X-30, Okhla Industrial Area, Phase-II New Delhi-110020
Phone: 011-40712200
E-mail: ebooks@dpb.in
Website: www.diamondbook.in
Edition: 2021
The Story of My Life
By - Helen Keller
Contents
Editor's Preface
I. The Story of My Life
Chapter I
Chapter II
Chapter III
Chapter IV
Chapter V
Chapter VI
Chapter VII
Chapter VIII
Chapter IX
Chapter X
Chapter XI
Chapter XII
Chapter XIII
Chapter XIV
Chapter XV
Chapter XVI
Chapter XVII
Chapter XVIII
Chapter XIX
Chapter XX
Chapter XXI
Chapter XXII
Chapter XXIII
Editor's Preface
This book is in three parts. The first two, Miss Keller's story and the extracts from her letters, form a complete account of her life as far as she can give it. Much of her education she cannot explain herself, and since a knowledge of that is necessary to an understanding of what she has written, it was thought best to supplement her autobiography with the reports and letters of her teacher, Miss Anne Mansfield Sullivan. The addition of a further account of Miss Keller's personality and achievements may be unnecessary; yet it will help to make clear some of the traits of her character and the nature of the work which she and her teacher have done.
For the third part of the book the Editor is responsible, though all that is valid in it he owes to authentic records and to the advice of Miss Sullivan.
The Editor desires to express his gratitude and the gratitude of Miss Keller and Miss Sullivan to The Ladies' Home Journal and to its editors, Mr. Edward Bok and Mr. William V. Alexander, who have been unfailingly kind and have given for use in this book all the photographs which were taken expressly for the Journal; and the Editor thanks Miss Keller's many friends who have lent him her letters to them and given him valuable information; especially Mrs. Laurence Hutton, who supplied him with her large collection of notes and anecdotes; Mr. John Hitz, Superintendent of the Volta Bureau for the Increase and Diffusion of Knowledge relating to the Deaf; and Mrs. Sophia C. Hopkins, to whom Miss Sullivan wrote those illuminating letters, the extracts from which give a better idea of her methods with her pupil than anything heretofore published.
Messrs. Houghton, Mifflin and Company have courteously permitted the reprinting of Miss Keller's letter to Dr.

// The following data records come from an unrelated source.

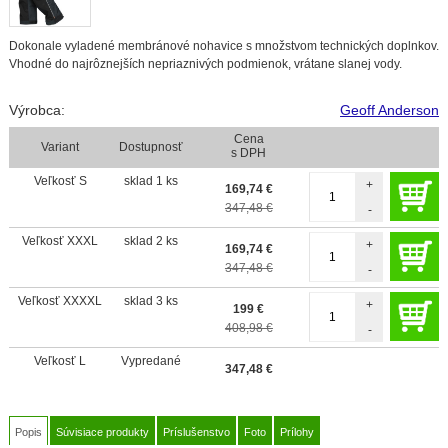
Dokonale vyladené membránové nohavice s množstvom technických doplnkov.
Vhodné do najrôznejších nepriaznivých podmienok, vrátane slanej vody.
Výrobca:
Geoff Anderson
Cena
Variant
Dostupnosť
s DPH
Veľkosť S
sklad 1 ks
+
169,74
€
347,48 €
-
Veľkosť XXXL
sklad 2 ks
+
169,74
€
347,48 €
-
Veľkosť XXXXL
sklad 3 ks
+
199
€
408,98 €
-
Veľkosť L
Vypredané
347,48
€
Popis
Súvisiace produkty
Príslušenstvo
Foto
Prílohy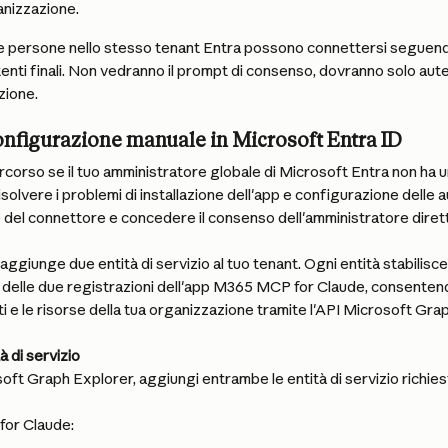
anizzazione.
e persone nello stesso tenant Entra possono connettersi seguend
enti finali. Non vedranno il prompt di consenso, dovranno solo autent
azione.
onfigurazione manuale in Microsoft Entra ID
rcorso se il tuo amministratore globale di Microsoft Entra non ha u
isolvere i problemi di installazione dell'app e configurazione delle a
 del connettore e concedere il consenso dell'amministratore diret
iunge due entità di servizio al tuo tenant. Ogni entità stabilisce un
a delle due registrazioni dell'app M365 MCP for Claude, consentend
ti e le risorse della tua organizzazione tramite l'API Microsoft Grap
à di servizio
oft Graph Explorer, aggiungi entrambe le entità di servizio richies
for Claude: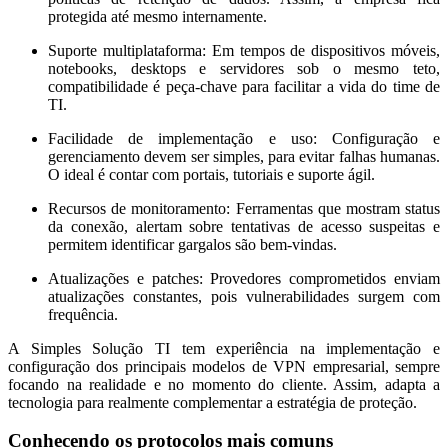
protegida até mesmo internamente.
Suporte multiplataforma:
Em tempos de dispositivos móveis,
notebooks, desktops e servidores sob o mesmo teto,
compatibilidade é peça-chave para facilitar a vida do time de
TI.
Facilidade de implementação e uso:
Configuração e
gerenciamento devem ser simples, para evitar falhas humanas.
O ideal é contar com portais, tutoriais e suporte ágil.
Recursos de monitoramento:
Ferramentas que mostram status
da conexão, alertam sobre tentativas de acesso suspeitas e
permitem identificar gargalos são bem-vindas.
Atualizações e patches:
Provedores comprometidos enviam
atualizações constantes, pois vulnerabilidades surgem com
frequência.
A Simples Solução TI tem experiência na implementação e
configuração dos principais modelos de VPN empresarial, sempre
focando na realidade e no momento do cliente. Assim, adapta a
tecnologia para realmente complementar a estratégia de proteção.
Conhecendo os protocolos mais comuns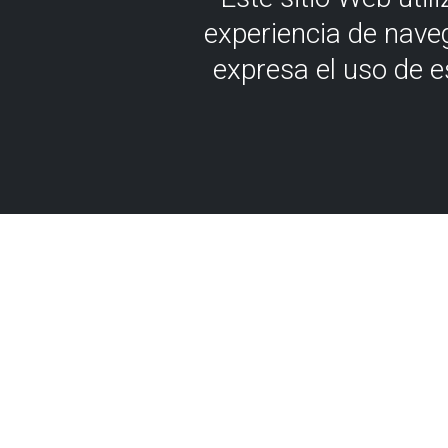
experiencia de nave
expresa el uso de 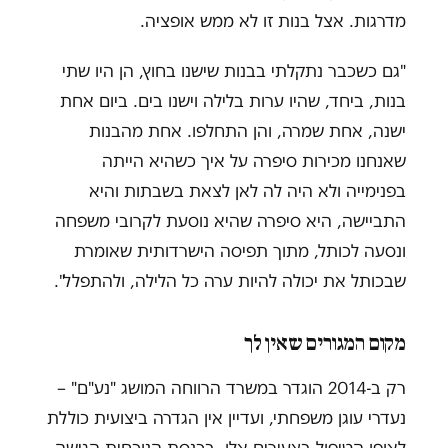
מדרגות. אצל בנות זו לא ממש אופציה.
"גם כשכבר נתקלתי בבנות שישנו בחוץ, הן היו שתי
בנות, ביחד, שהיו ערות בלילה וישנו בים. ביום אחת
ישנה, אחת שמרה, והן התחלפו. אחת מהבנות
שאנחנו מכירות סיפרה על איך כשהיא הייתה
בפנימייה ולא היה לה לאן לצאת בשבתות והיא
התביישה, היא סיפרה שהיא נוסעת לקרובי משפחה
ונסעה לכותל, מתוך תפיסה הישרדותית שאומרת
שבכותל את יכולה להיות ערה כל הלילה, ולהתפלל".
מקום המגורים שאין לך
רק ב-2014 הוגדר במשרד הרווחה המושג "נע"ם" –
נעדרי עוגן משפחתי, ועדיין אין הגדרה ביצועית כוללת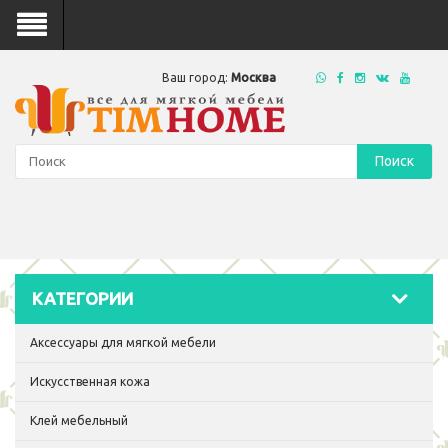
Ваш город:
Москва
Поиск
КАТЕГОРИИ
Аксессуары для мягкой мебели
Искусственная кожа
Клей мебельный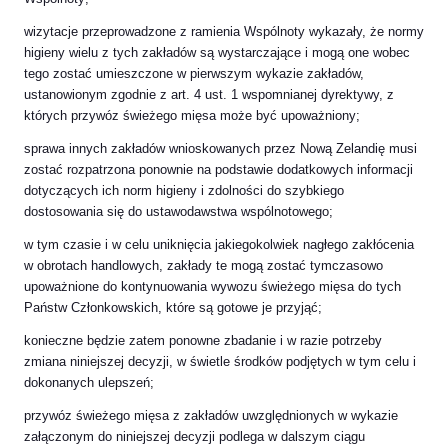
wizytacje przeprowadzone z ramienia Wspólnoty wykazały, że normy
higieny wielu z tych zakładów są wystarczające i mogą one wobec
tego zostać umieszczone w pierwszym wykazie zakładów,
ustanowionym zgodnie z art. 4 ust. 1 wspomnianej dyrektywy, z
których przywóz świeżego mięsa może być upoważniony;
sprawa innych zakładów wnioskowanych przez Nową Zelandię musi
zostać rozpatrzona ponownie na podstawie dodatkowych informacji
dotyczących ich norm higieny i zdolności do szybkiego
dostosowania się do ustawodawstwa wspólnotowego;
w tym czasie i w celu uniknięcia jakiegokolwiek nagłego zakłócenia
w obrotach handlowych, zakłady te mogą zostać tymczasowo
upoważnione do kontynuowania wywozu świeżego mięsa do tych
Państw Członkowskich, które są gotowe je przyjąć;
konieczne będzie zatem ponowne zbadanie i w razie potrzeby
zmiana niniejszej decyzji, w świetle środków podjętych w tym celu i
dokonanych ulepszeń;
przywóz świeżego mięsa z zakładów uwzględnionych w wykazie
załączonym do niniejszej decyzji podlega w dalszym ciągu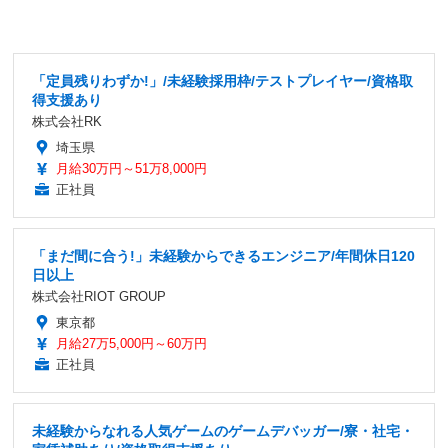
「定員残りわずか!」/未経験採用枠/テストプレイヤー/資格取
得支援あり
株式会社RK
埼玉県
月給30万円～51万8,000円
正社員
「まだ間に合う!」未経験からできるエンジニア/年間休日120
日以上
株式会社RIOT GROUP
東京都
月給27万5,000円～60万円
正社員
未経験からなれる人気ゲームのゲームデバッガー/寮・社宅・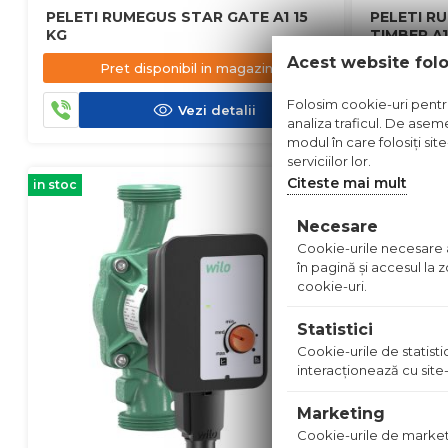
PELETI RUMEGUS STAR GATE A1 15
PELETI R
KG
TIMBER A1
Acest website fol
Pret disponibil in magazin
Pre
Folosim cookie-uri pentru 
Vezi detalii
analiza traficul. De aseme
modul în care folosiți sit
serviciilor lor.
Citeste mai mult
in stoc
in stoc
Necesare
Cookie-urile necesare aj
în pagină şi accesul la
cookie-uri.
Statistici
Cookie-urile de statistic
interacţionează cu site-
Marketing
Cookie-urile de marketing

Holmes, which appeared in Over the Teacups,
and one of Whittier's letters to Miss Keller. Mr. S. T. Pickard, Whittier's literary executor, kindly sent the original of another letter from Miss Keller to Whittier.
John Albert Macy.
Cambridge, Massachusetts, February 1, 1903.
I. The Story of My Life
Chapter I
It is with a kind of fear that I begin to write the history of my life. I have, as it were, a superstitious hesitation in lifting the veil that clings about my childhood like a golden mist. The task of writing an autobiography is a difficult one. When I try to classify my earliest impressions, I find that fact and fancy look alike across the years that link the past with the present. The woman paints the child's experiences in her own fantasy. A few impressions stand out vividly from the first years of my life; but the shadows of the prison-house are on the rest.
Besides, many of the joys and sorrows of childhood have lost their poignancy; and many incidents of vital importance in my early education have been forgotten in the excitement of great discoveries. In order, therefore, not to be tedious I shall try to present in a series of sketches only the episodes that seem to me to be the most interesting and important.
I was born on June 27, 1880, in Tuscumbia, a little town of northern Alabama.
The family on my father's side is descended from Caspar Keller, a native of Switzerland, who settled in Maryland. One of my Swiss ancestors was the first teacher of the deaf in Zurich and wrote a book on the subject of their education—rather a singular coincidence; though it is true that there is no king who has not had a slave among his ancestors, and no slave who has not had a king among his.
My grandfather, Caspar Keller's son, entered
large tracts of land in Alabama and finally settled there. I have been told that once a year he went from Tuscumbia to Philadelphia on horseback to purchase supplies for the plantation, and my aunt has in her possession many of the letters to his family, which give charming and vivid accounts of these trips.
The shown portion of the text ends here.